■ WHAT YOU HAVE TO DO
Set the records down again exactly, apart from any pictures in them.

Extracted page text data
+ + +
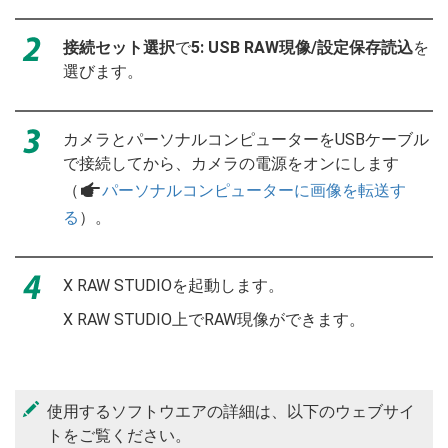
接続セット選択
で
5: USB RAW現像/設定保存読込
を
選びます。
カメラとパーソナルコンピューターをUSBケーブル
で接続してから、カメラの電源をオンにします
（
a
パーソナルコンピューターに画像を転送す
る
）。
X RAW STUDIOを起動します。
X RAW STUDIO上でRAW現像ができます。
使用するソフトウエアの詳細は、以下のウェブサイ
トをご覧ください。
+ + +
■ ANSWER
接続セット選択
で
5: USB RAW現像/設定保存読込
を
選びます。
カメラとパーソナルコンピューターをUSBケーブル
で接続してから、カメラの電源をオンにします
（
a
パーソナルコンピューターに画像を転送す
る
）。
X RAW STUDIOを起動します。
X RAW STUDIO上でRAW現像ができます。
使用するソフトウエアの詳細は、以下のウェブサイ
トをご覧ください。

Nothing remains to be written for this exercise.